Heller also soaked in the Dead Kennedys and other punk rock. He kept his mind open. 'I was, as much as anything a product of the time. I would love to take credit for my own development,' he chuckled, 'but it's all these happy accidents.' He's self taught, for the most part, but credits a lot of musicians along the way, particularly in Philly ' people like the aforementioned Allen and Uri Caine, the pianist whose career is getting notice on jazz music's major stage. And Bert Payne, a guitarist from the early age, who worked with Louis Jordan and other notables and whose sound enthralls Heller. There was a certain general ambiance on the Philadelphia music scene that helped clear away some of the brush on his musical development path.

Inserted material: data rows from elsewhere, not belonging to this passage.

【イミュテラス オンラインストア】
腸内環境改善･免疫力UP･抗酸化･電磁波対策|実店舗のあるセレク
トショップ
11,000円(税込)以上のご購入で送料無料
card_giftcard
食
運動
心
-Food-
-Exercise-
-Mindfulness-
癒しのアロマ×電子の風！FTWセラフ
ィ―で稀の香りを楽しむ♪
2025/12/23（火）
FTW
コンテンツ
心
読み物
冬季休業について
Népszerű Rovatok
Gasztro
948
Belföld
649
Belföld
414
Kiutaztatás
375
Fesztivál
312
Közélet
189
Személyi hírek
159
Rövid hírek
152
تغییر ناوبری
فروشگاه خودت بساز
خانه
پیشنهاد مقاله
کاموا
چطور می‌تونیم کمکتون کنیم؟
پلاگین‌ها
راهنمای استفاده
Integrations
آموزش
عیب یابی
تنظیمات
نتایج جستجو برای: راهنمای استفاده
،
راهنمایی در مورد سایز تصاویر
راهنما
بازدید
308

'Just being on the bandstand with really good guys who were so generous with their knowledge and experience' was helpful, Heller said. 'They would teach all the practical stuff, like: If you can't afford to hire a baritone player, the lower third of the saxophone sounds really good down there. You can get that same kind of a bump if you just write the quarter notes real short. The day-to-day technical stuff. You got that kind of advice. Always pack your uniform on top. Don't get drunk before you get paid — that's a good one. These were the pieces of advice from the guys who had really earned their positions as the guys you could count on in Philadelphia.

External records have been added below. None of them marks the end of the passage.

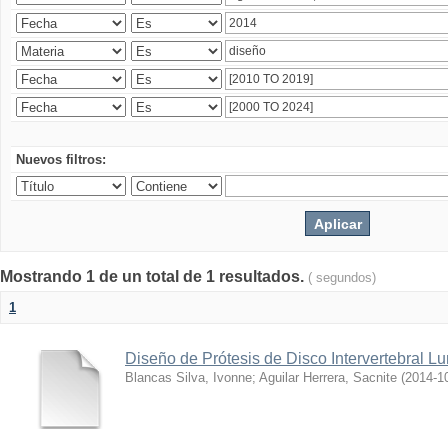
Nuevos filtros:
Mostrando 1 de un total de 1 resultados.
( segundos)
1
Diseño de Prótesis de Disco Intervertebral L
Blancas Silva, Ivonne
;
Aguilar Herrera, Sacnite
(
2014-1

For example: 'You always knew you could call Benny Nelson, and the bass chair was covered. He might not have been Ron Carter in the soloing department, but he knew every tune, and his equipment always worked. And he would show up. And he was dressed right for the gig, and he would play right for the gig, and he didn't get drunk on the gig. These were good role models for a 17-year-old guy, especially when you're trying to look cool. You know Benny's cool cause Benny works all the time. Uri Caine looks cool. Cause there were guys who were like: terrific player, but you can't use him because by the third set, he's gone. There's a lot of that. That was the sum total of my musical training. Those guys.'

The town's organ trio influence weighs heavy as well. Heller said that format 'is the ultimate challenge' for a guitarist, and it's a direction he's going to follow for a while. 'It's a pretty deep resource and I haven't tapped much of it.'

Heller adds different colors to the trio sound, however. Horns here and there. Stylistic changes. It's not so much a broad brush he paints with, it's that he doesn't mind dipping the brush in different colors, and maybe he doesn't always clean it off before he immersing it into the next hue. He doesn't get bugged about how it might look to some purist. And it doesn't mean he's trying to out-hip anyone, or come off as complex. Quite the contrary.

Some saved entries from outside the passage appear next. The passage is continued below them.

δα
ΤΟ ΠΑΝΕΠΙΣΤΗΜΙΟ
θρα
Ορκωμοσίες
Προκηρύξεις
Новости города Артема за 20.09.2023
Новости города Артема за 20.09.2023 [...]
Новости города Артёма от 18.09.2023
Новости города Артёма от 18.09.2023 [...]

'A lot of the stuff is more complicated than it sounds. The whole secret is to get your band to play that stuff so off handedly, that nobody seems sits there going, 'There they are being technical. That's a lot of notes. Thank you very much. You can play faster than I can Mr. DiMeola.' You don't want that kind of thing. You don't want to give someone music appreciation class. That's not what bars are for. You've got to get to the point with your band that they can play that stuff so naturally. The perfect example of this is the Dave Brubeck Quartet. Go back to the quartet with Joe Morello, Gene Wright and Paul Desmond. Nobody was doing what they were doing. You didn't really have many instances of 5/4 in jazz. He had to find a way to make that band sound like all he ever did was that. It was so natural. He told me this one time: Everybody said, 'Dave, your nuts. You can't put out an album of stuff like that. You can't put out an album of all original music with stuff like that. And for chrissake, don't put a painting on the cover.'

'That was one of the things they battled Dave on was he wanted a painting on the cover ( Time Out ). The group played that music so naturally, so fluently, that when we hear 'Blue Rondo' or 'Take Five' or 'Three to Get Ready' it doesn't seem foreign or unnatural to us. Because the playing of it was so completely natural,' Heller said with reverence and enthusiasm.